### Assignment
Images do not belong in the copy. Set down all the entries exactly.

(Records shown)

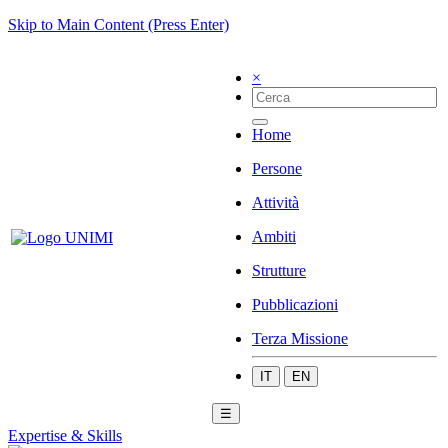
Skip to Main Content (Press Enter)
×
Home
Persone
Attività
Ambiti
Strutture
Pubblicazioni
Terza Missione
IT
EN
☰
Expertise & Skills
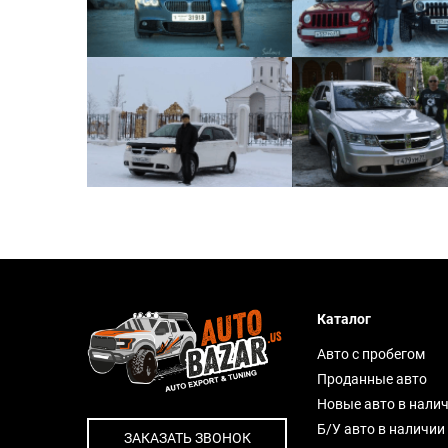
Каталог
Авто с пробегом
Проданные авто
Новые авто в нали
Б/У авто в наличии
ЗАКАЗАТЬ ЗВОНОК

(End Records shown)

### Output below
Skip to Main Content (Press Enter)
×
Home
Persone
Attività
Ambiti
Strutture
Pubblicazioni
Terza Missione
IT
EN
☰
Expertise & Skills
Каталог
Авто с пробегом
Проданные авто
Новые авто в нали
Б/У авто в наличии
ЗАКАЗАТЬ ЗВОНОК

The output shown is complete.